Lexikon des NTD®

Definitionen und Begriffsklärungen

Hier wird das Verständnis wichtiger Begriffe des Neuen Triadischen Denkens erklärt und, wenn nötig, von anderen Definitionen abgegrenzt.

Definitionen sind für das NTD eine heikle Angelegenheit, weil Begriffe nach seinem Verständnis jeweils nur für eine bestimmte Praxis, mindestens einem Praxistyp, dieselbe Geltung beanspruchen können. Die folgenden Definitionen entspringen einer speziellen epistemologischen Praxis und gelten auch dort. Die meisten Begriff behalten in epistemischer Praxis ihren Sinn. Manche Begriffe behalten ihre Gültigkeit auch bei der Anwendung auf anderen Feldern, andere sind sehr speziell. Übertragungen müssen also geprüft werden und ggfs. sind Modifikationen erforderlich. Es ist mit den Definitionen wie mit allen anderen tools: Ohne Anamnese und Diagnose der Anwendungssituation - also der Art der Praxis -, kein sinnvoller Einsatz.
Um die Übersicht zu erleichtern, werden Verlinkungen von Texten in der Tiefe auf 2 Stufen begrenzt: Links aus einem Lemma des Lexikons auf ein anderes - und auf Texte außerhalb des Lexikons, also z.B. auf die Axiomatik - sind möglich. Ebenso kann man von den verlinkten Objekten auf eine weitere Ebene verwiesen werden. Nach dieser 3. Ebene ist Schluß: Die in den Popups eingepflegten Links werden dann zwar angezeigt, sind aber nicht belegt. Will der Leser sie verfolgen, kann er direkt auf die verlinkten Lemma bzw. andere Texte gehen. Diese Einschränkung gilt nicht für die Verlinkung von Modellen.



Komposition =

ein Faktor der Komplexitätstriade neben der Quantität und der Qualität.

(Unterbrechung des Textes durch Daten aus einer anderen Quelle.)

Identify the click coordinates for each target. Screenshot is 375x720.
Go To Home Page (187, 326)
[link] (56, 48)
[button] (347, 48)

Komposition und Komplexität sind Kategorien der höchsten Abstraktionsstufe im NTD. Selbst 'Architektur' und 'Dynamik' lassen sich aus ihnen ableiten.

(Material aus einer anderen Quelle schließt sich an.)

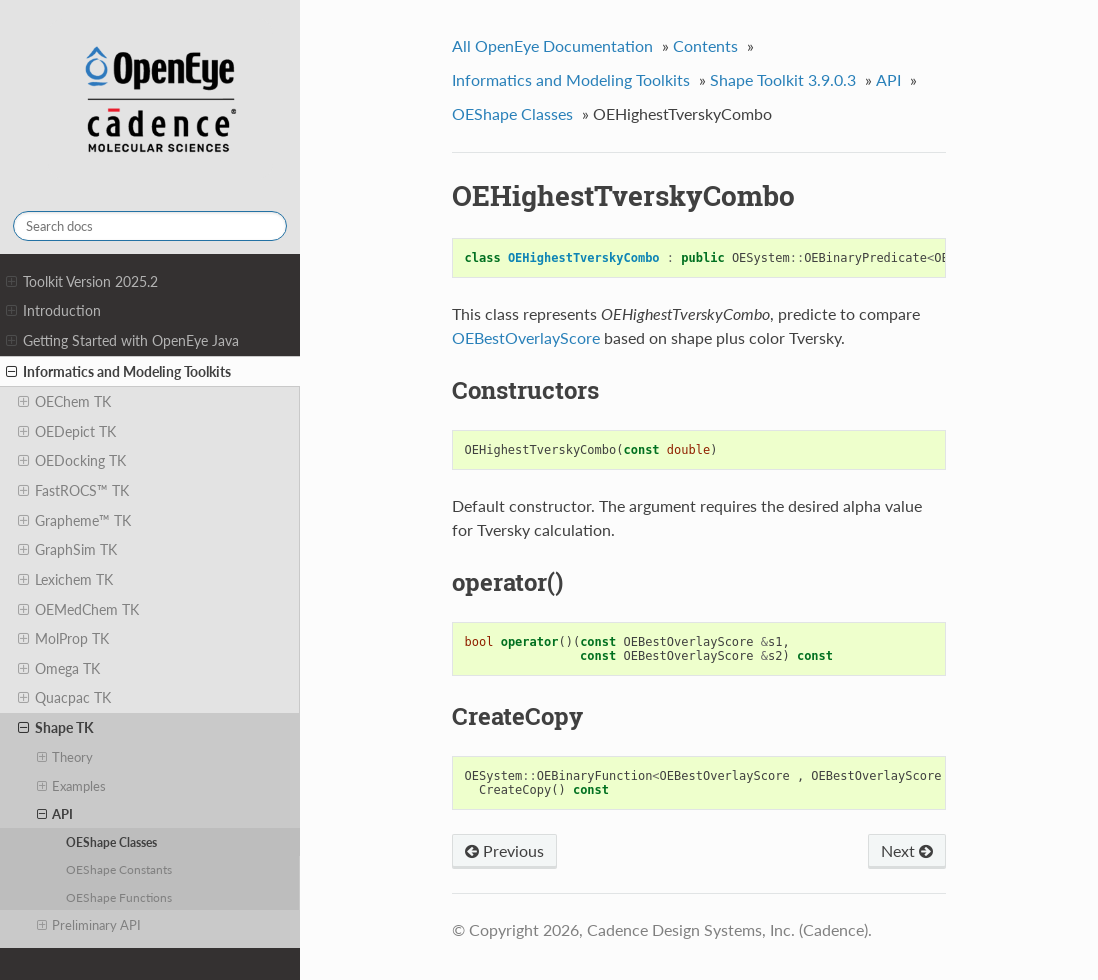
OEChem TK (64, 402)
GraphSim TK (67, 550)
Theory (65, 757)
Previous (504, 850)
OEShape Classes (111, 842)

Während es Tradition hat, Qualitäten und Quantitäten von Objekten zu unterscheiden, tun sich die modernen Kulturen schwer mit der Bestimmung einer dritten Komponente der Vielfalt, wenn sie denn überhaupt danach suchen. Das NTD sieht in der Vielfalt des Aufbaus der Objekte, ihrem Komponentenreichtum und deren Komposition, diesen dritten Faktor. Die Komposition ist das Ergebnis des Zusammenwirkens der Komponenten: Elemente, Beziehungen und Ebenen (Komponententrias).Kompositionen entstehen im Verständnis des NTD aus der Interaktion/Kombination von Komponenten.
Die Komposition erscheint bei den Räumen als Architektur. (Deshalb wird 'Komposition' und 'Architektur' häufig synonym verwendet.) Bei den Dingen spricht man häufig von Morphologie. Auch die Zeit ist komponiert. Mindestens sind Ereignisse und deren Relationierung zu Prozessen zu unterscheiden. Vielleicht kann man sagen, daß sie in der Praxis immer auch entweder als Vergangenheit, oder als Gegenwart oder als Zukunft erscheint (Ebenenparameter).

Es gibt vielfältige Kombinationsmöglichkeiten der komponenten. Mindestens zu unterscheiden sind lineare, strukturelle und tektonische Kompositionen.